Schauplatz: Brasilien im Jahr 1878. Einige Jahre zuvor hatte Henry W. Bates seine Entdeckungen über Mimikry bei Schmetterlingen einer staunenden Öffentlichkeit und Fachwelt vorgestellt. Jetzt ist der deutsche Tierforscher Fritz Müller im brasilianischen Urwald unterwegs, um weitere Schmetterlinge zu fangen und zu erforschen. Wie Bates ist er davon überzeugt, dass Räuber durch Versuch und Irrtum mit der Zeit lernen, welche Tiere Leckerbissen sind und welche man besser meidet.
Bei seinen Beobachtungen an farbenprächtigen Faltern entdeckt er schließlich viele verschiedene Arten, die samt und sonders ungenießbar sind und sich trotzdem ziemlich ähnlich sehen. Manche dieser Arten sind eng miteinander verwandt, so dass für Müller die Ähnlichkeit im Aussehen logisch und nachvollziehbar ist.
Andere Falter jedoch gehören einer ganz anderen Schmetterlingsfamilie an und zeigen trotzdem eine ähnliche Zeichnung. Wie ist das zu erklären?

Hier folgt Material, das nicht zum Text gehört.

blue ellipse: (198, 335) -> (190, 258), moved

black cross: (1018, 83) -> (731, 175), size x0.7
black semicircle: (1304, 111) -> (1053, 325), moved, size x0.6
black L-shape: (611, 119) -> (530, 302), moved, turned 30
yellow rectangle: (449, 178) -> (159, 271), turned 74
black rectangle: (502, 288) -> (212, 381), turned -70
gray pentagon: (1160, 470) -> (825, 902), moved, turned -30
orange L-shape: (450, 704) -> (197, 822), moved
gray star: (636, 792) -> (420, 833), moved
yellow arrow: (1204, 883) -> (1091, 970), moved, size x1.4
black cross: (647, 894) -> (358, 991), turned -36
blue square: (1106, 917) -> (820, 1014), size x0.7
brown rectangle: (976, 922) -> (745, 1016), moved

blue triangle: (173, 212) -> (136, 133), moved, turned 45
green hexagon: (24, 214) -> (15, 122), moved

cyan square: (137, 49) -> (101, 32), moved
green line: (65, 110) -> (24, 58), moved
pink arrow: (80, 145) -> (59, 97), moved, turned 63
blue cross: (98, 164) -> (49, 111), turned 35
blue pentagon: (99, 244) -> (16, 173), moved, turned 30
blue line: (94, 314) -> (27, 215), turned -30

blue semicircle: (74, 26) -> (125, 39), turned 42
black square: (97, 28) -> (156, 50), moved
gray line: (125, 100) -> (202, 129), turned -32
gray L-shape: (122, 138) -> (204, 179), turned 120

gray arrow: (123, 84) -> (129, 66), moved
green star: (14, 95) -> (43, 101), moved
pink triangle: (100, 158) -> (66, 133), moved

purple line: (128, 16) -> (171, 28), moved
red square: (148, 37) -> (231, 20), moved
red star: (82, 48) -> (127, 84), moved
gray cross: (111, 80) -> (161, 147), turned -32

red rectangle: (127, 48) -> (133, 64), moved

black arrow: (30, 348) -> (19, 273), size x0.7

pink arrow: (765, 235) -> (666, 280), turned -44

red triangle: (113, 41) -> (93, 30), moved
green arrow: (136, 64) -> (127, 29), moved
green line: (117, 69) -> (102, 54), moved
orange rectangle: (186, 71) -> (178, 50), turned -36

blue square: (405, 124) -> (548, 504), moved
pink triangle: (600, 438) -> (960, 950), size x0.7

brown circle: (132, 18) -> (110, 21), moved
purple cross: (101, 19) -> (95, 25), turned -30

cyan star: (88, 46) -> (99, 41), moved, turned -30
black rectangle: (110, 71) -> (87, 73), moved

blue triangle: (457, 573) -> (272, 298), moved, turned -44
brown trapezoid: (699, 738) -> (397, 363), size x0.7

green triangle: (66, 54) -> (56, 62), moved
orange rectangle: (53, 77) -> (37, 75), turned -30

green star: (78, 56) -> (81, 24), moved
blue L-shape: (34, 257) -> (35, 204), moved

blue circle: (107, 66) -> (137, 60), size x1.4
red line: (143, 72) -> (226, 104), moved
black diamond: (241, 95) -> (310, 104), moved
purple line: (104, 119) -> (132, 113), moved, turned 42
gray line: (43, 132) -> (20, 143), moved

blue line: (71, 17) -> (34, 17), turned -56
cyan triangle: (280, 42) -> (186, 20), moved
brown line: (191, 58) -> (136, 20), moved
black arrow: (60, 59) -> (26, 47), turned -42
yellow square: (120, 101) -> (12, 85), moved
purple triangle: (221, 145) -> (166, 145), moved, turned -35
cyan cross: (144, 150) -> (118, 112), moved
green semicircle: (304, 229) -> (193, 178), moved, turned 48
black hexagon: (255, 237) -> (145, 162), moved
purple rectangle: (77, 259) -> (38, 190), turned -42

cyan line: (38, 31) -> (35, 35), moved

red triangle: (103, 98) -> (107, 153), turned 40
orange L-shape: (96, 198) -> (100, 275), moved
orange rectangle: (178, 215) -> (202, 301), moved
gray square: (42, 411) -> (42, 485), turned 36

Die Beantwortung dieser Frage bereitet Müller einiges Kopfzerbrechen. Immer wieder lässt er die Fakten im Kopf Revue passieren und schließlich findet er eine passende Erklärung für das Rätsel.
Was wäre, wenn die Insekten im Laufe der Evolution eine gemeinsame Warntacht entwickelt hätten, damit die Räuber sie nicht auseinander halten können? Dann müsste der Fressfeind nur bei einer Art seine Erfahrungen mit der unbekömmlichen Beute machen, um auch alle anderen ähnlich aussehenden Arten von vornherein zu meiden. Der Sinn dieser Mimikry läge dann darin die Zahl an Opfern möglichst gering zu halten und auf viele Arten zu verteilen. Für die einzelne Art – so folgerte Müller weiter – wären die Verluste um so geringer je mehr Arten an diesem Abschreckmanöver teilnähmen.
Mittlerweile sind viele Fälle von Müllerscher Mimikry im Tierreich bekannt geworden. Sogar ganze Mimikry-Ringe mit vielen verschiedenen Arten lassen sich nicht nur bei Schmetterlingen, sondern im gesamten Insektenreich nachweisen.